One study shows that considering the current trajectory of business-as-usual in emitting carbon, the deadly heat waves will cause devastating impacts on not only the fertile Indus but also the Ganges River Basins which produces a lot of region’s supply of food.

As per the current stats:

The current rise in temperature in South Asia affects almost 15% of the population in those regions. There have been a few deadly events which have already set the stage for upcoming and lethal climate change. Just to recall, the heat wave incident in the year 2015 which resulted in the deaths of almost 2500 individuals.
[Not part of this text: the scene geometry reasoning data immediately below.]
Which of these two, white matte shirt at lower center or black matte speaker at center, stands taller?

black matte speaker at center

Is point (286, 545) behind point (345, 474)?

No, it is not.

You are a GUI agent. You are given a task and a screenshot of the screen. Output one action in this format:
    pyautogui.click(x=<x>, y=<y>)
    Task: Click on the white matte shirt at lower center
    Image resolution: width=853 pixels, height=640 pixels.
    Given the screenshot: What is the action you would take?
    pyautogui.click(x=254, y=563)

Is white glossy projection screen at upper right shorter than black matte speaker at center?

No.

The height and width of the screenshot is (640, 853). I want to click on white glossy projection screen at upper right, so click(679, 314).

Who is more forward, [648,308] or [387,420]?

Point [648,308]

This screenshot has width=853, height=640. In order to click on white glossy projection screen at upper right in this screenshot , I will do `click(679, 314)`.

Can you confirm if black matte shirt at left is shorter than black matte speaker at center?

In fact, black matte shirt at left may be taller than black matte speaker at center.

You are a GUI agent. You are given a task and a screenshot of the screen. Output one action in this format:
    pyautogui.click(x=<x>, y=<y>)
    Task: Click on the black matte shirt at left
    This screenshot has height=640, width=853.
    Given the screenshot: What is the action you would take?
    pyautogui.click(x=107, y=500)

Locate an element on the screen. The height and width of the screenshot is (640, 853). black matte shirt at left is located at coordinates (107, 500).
In order to somewhat minimize the effects of these climate conditions, researchers believe that the disastrous scenario is only avoidable if countries make commitments to prevent raising the temperatures by more than 3.6 Fahrenheit or 2 Celsius by the year 2100. That is, there is a need of increasingly ambitious and deliberate efforts to cut down the gas emissions of the greenhouse.

Whereas the South Asia ranks at the highest position on the list of highly threatened regions, it is, however, the only place where global warming could simply change the society’s fabric as the scientist says.

“Emission cuts will make a big difference in the lives of the most vulnerable people in the region. This is not an abstract concept”, says Eltahir.

With this severe heat impacts, the human body is least likely to survive more than just a few hours. While such conditions are still rare to be observed, the lower temperatures are currently more deadly than rising ones.